After some discussion about how a map showing that half of US income can be attributed to the major metro areas, I wanted to see if I could work out how public assistance is distributed.
The American Community Survey has a table, B19067, Aggregate Public Assistance Income for Households, which tells the total amount of dollars in public assistance income that go to each geography. As you might guess, the biggest metro areas have the most dollars.
So I downloaded some CSVs from Census Reporter for all CBSA (metro/micropolitan) areas in the US:
- B19067 Aggregate Public Assistance Income for Households
- B19057 Public Assistance Income in the Past 12 Months for Households
- B01003 Total Population
That last is because at first I was going to divide the public assistance income among people. Then I thought I should probably use households, and table B19057 includes total households, as well as the number of households receiving public assistance.

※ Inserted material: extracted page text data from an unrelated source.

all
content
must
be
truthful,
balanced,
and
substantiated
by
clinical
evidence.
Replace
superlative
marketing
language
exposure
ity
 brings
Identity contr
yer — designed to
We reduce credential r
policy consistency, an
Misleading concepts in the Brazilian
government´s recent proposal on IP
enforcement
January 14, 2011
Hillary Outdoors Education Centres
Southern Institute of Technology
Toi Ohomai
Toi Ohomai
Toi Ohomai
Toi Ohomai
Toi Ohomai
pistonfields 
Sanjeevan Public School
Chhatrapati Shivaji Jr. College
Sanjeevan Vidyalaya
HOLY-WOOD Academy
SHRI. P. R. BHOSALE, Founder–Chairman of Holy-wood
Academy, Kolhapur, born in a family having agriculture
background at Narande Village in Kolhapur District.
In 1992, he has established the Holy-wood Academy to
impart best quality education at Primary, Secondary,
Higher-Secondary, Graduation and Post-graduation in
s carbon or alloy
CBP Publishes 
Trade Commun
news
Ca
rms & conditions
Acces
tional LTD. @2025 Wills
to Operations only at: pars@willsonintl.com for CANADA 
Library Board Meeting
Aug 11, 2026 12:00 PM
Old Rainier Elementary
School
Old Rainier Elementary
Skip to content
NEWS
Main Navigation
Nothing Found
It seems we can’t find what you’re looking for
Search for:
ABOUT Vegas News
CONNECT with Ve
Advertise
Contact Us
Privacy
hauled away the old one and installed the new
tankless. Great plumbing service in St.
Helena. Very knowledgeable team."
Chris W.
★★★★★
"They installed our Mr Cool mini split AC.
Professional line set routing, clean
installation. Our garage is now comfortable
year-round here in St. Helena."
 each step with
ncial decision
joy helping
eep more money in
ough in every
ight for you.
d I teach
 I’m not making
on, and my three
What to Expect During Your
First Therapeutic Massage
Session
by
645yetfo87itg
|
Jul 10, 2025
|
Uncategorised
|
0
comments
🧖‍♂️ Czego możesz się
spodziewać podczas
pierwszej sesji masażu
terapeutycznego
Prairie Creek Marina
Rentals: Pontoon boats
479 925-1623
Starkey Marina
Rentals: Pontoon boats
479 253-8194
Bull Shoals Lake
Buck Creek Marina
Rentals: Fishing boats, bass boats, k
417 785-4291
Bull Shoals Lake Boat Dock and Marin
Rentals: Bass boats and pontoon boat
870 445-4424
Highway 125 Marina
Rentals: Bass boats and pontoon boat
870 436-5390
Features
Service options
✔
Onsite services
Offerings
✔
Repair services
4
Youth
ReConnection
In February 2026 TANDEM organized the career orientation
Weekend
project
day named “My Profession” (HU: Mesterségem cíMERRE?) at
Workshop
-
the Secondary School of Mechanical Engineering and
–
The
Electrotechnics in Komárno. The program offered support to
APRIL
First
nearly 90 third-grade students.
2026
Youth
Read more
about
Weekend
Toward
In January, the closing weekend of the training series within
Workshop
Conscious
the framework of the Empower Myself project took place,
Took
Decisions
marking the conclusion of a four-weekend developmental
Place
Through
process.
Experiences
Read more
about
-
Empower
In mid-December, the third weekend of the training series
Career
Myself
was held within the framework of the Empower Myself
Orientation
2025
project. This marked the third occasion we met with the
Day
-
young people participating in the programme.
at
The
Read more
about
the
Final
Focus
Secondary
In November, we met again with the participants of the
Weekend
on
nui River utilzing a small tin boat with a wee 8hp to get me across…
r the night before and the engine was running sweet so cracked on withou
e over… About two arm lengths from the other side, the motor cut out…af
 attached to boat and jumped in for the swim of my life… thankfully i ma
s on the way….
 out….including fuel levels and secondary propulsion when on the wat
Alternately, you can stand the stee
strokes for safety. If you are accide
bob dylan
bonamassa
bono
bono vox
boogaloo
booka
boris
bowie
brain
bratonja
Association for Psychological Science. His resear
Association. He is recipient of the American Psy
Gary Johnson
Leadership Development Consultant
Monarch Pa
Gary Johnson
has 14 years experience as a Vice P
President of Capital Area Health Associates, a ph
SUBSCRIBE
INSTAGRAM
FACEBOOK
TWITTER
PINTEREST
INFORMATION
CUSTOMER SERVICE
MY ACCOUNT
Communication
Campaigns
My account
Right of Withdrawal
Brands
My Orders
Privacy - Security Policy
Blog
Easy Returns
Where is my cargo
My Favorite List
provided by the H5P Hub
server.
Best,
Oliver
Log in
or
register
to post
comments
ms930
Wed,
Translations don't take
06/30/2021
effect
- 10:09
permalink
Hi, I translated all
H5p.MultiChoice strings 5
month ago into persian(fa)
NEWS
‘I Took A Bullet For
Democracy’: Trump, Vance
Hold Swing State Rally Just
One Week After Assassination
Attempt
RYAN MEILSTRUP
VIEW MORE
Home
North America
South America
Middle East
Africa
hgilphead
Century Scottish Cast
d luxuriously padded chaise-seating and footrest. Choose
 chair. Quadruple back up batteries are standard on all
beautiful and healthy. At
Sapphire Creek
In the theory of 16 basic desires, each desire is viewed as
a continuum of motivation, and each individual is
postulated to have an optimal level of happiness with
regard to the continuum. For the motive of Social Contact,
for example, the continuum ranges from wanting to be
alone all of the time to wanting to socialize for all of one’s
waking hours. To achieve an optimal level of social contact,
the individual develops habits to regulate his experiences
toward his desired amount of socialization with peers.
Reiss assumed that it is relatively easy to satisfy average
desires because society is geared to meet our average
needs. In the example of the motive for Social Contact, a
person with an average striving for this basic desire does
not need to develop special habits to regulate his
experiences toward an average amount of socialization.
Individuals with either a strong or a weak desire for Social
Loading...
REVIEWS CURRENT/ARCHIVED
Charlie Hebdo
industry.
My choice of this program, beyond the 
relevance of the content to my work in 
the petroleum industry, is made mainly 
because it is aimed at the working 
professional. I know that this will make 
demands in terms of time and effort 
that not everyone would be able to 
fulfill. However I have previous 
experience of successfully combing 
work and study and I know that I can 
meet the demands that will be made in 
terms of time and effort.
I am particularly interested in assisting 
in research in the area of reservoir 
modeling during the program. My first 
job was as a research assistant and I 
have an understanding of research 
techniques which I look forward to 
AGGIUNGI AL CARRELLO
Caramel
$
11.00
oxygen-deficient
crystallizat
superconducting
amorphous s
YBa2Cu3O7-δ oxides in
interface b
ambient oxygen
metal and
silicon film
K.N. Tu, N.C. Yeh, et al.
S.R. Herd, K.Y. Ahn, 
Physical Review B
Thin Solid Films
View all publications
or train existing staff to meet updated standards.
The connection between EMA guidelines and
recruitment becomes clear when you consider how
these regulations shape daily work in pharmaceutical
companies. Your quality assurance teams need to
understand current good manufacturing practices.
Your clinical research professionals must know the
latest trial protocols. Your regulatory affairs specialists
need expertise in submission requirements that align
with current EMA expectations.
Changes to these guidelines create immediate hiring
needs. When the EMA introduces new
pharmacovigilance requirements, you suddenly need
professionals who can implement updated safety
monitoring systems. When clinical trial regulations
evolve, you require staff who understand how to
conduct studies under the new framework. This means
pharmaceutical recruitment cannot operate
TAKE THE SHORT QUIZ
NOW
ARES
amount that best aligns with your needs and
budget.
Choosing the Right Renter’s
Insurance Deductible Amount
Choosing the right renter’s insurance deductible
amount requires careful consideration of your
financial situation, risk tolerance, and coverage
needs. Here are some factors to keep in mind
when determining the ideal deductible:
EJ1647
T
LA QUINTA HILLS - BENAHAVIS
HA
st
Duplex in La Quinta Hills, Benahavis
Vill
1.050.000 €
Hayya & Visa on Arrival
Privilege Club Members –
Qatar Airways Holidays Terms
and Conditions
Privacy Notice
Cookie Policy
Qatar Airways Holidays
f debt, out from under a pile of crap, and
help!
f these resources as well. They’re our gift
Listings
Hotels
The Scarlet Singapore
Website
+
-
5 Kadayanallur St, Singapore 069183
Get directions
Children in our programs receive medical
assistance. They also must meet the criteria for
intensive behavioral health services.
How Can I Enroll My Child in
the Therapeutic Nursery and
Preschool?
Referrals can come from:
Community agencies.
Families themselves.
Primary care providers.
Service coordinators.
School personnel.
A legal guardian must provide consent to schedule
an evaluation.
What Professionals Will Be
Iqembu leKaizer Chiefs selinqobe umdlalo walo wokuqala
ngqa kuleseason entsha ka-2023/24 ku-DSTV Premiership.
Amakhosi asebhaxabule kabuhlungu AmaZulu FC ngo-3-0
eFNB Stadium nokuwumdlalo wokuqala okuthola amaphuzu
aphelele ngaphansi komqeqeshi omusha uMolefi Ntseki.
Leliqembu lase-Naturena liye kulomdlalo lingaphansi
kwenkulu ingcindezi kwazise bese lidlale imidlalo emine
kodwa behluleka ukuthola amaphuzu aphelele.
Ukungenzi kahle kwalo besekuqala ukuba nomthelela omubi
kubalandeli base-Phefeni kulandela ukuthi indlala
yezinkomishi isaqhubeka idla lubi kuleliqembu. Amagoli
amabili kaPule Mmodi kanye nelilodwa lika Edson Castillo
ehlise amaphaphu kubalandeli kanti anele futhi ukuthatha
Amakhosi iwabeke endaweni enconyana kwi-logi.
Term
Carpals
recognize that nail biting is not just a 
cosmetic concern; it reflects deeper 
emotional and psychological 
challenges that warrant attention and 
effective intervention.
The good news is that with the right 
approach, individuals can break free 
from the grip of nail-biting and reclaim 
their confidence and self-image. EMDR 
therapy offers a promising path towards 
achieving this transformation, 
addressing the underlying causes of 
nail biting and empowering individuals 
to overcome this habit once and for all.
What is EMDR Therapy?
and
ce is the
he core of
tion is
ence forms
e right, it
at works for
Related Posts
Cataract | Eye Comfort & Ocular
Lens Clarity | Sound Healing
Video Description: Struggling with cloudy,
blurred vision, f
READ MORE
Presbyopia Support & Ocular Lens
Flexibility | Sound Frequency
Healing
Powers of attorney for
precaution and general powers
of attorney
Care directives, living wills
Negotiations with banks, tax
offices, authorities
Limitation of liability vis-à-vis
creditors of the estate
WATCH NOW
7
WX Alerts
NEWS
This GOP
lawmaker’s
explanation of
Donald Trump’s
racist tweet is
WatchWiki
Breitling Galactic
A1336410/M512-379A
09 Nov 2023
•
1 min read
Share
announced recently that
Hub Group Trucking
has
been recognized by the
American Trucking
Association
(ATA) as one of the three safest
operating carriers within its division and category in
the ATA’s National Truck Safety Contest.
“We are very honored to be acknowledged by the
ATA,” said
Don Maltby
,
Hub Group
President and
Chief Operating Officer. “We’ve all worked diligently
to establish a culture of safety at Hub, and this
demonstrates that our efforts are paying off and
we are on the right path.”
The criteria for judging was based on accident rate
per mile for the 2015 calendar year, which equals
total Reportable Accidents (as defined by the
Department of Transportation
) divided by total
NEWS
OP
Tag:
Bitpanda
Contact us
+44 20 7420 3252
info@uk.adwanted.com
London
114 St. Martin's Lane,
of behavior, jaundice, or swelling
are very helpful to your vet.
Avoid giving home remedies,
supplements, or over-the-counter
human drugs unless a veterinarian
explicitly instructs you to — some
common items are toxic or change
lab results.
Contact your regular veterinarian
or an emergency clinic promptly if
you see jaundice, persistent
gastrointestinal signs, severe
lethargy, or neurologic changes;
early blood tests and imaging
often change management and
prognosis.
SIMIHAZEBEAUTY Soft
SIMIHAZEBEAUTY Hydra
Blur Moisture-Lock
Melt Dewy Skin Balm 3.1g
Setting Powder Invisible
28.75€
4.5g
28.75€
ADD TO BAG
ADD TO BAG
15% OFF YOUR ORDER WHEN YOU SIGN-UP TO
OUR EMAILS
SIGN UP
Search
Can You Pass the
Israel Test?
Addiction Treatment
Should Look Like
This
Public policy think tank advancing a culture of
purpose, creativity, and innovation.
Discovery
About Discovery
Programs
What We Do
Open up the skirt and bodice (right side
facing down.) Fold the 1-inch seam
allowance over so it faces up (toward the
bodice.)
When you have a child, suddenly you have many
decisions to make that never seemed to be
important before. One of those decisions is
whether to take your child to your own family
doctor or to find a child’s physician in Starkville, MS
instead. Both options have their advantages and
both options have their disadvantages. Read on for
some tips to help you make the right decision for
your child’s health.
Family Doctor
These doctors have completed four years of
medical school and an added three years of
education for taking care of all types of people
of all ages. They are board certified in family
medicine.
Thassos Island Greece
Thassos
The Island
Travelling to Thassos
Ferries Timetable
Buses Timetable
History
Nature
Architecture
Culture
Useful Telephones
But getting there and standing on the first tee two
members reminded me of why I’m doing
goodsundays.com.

I downloaded the data as CSV from Census Reporter. That data comes as a ZIP file per table, with metadata that we can ignore for now. I unzipped the downloads, and renamed the CSV files to simpler names for easier typing. Then I used csvkit
to join the tables together:
csvjoin -c geoid b01003.csv b19057.csv b19067.csv | csvcut -c 1,2,B01003001,B19057001,B19057002,B19057003,B19067001 > combined.csv
This command saves us from the duplicated geoid
and name
columns. It also discards the margin of error. That's just because this is a casual exercise.
Next, to pandas
, which I don't really know all that well, but which I can get to do what I want here.
import pandas as pd
data = pd.read_csv("combined.csv",index_col="geoid")
data['perpahh'] = data['B19067001'].astype(float)/data['B19057002'].astype(float)
data.sort('perpahh',ascending=False,inplace=True)
print data[['name','perpahh']][:10]
name perpahh
geoid
31000US22060 Faribault-Northfield, MN Micro Area 8023.707665
31000US36140 Ocean City, NJ Metro Area 7441.758242
31000US45540 The Villages, FL Micro Area 6983.609959
31000US27540 Jasper, IN Micro Area 6964.754098
31000US43260 Sheridan, WY Micro Area 6909.302326
31000US45000 Susanville, CA Micro Area 6550.404858
31000US31460 Madera-Chowchilla, CA Metro Area 6364.470976
31000US41940 San Jose-Sunnyvale-Santa Clara, CA Metro Area 6195.218489
31000US27340 Jacksonville, NC Metro Area 6185.892116
31000US28180 Kapaa, HI Micro Area 6146.725441
So this shows us the top 10 CBSAs by average amount of public assistance given to households getting any public assistance.
We can add some more summary statistics:
data['perhh'] = data['B19067001'].astype(float)/data['B19057001'].astype(float)
data.sort('perhh',ascending=False,inplace=True)
print data[['name','perhh']][:10]
name perhh
geoid
31000US18860 Crescent City, CA Micro Area 502.916624
31000US47300 Visalia-Porterville, CA Metro Area 432.417921
31000US32900 Merced, CA Metro Area 407.005745
31000US23420 Fresno, CA Metro Area 401.295100
31000US44900 Summerville, GA Micro Area 376.434075
31000US31460 Madera-Chowchilla, CA Metro Area 367.527281
31000US16500 Centralia, WA Micro Area 359.936919
31000US12540 Bakersfield-Delano, CA Metro Area 358.303249
31000US49700 Yuba City, CA Metro Area 353.179243
31000US10260 Adjuntas, PR Micro Area 346.668980
data['percapita'] = data['B19067001'].astype(float)/data['B01003001']
data.sort('percapita',ascending=False,inplace=True)
print data[['name','percapita']][:10]
name percapita
geoid
31000US18860 Crescent City, CA Micro Area 171.245087
31000US16500 Centralia, WA Micro Area 140.759161
31000US44900 Summerville, GA Micro Area 135.780737
31000US47300 Visalia-Porterville, CA Metro Area 127.213229
31000US23420 Fresno, CA Metro Area 123.807088
31000US39780 Red Bluff, CA Micro Area 119.346519
31000US32900 Merced, CA Metro Area 118.254823
31000US49700 Yuba City, CA Metro Area 118.040381
31000US17340 Clearlake, CA Micro Area 115.843692
31000US12540 Bakersfield-Delano, CA Metro Area 108.102456
So I don't know if this is helpful, and I may have made a mistake or two, but I thought I'd log it.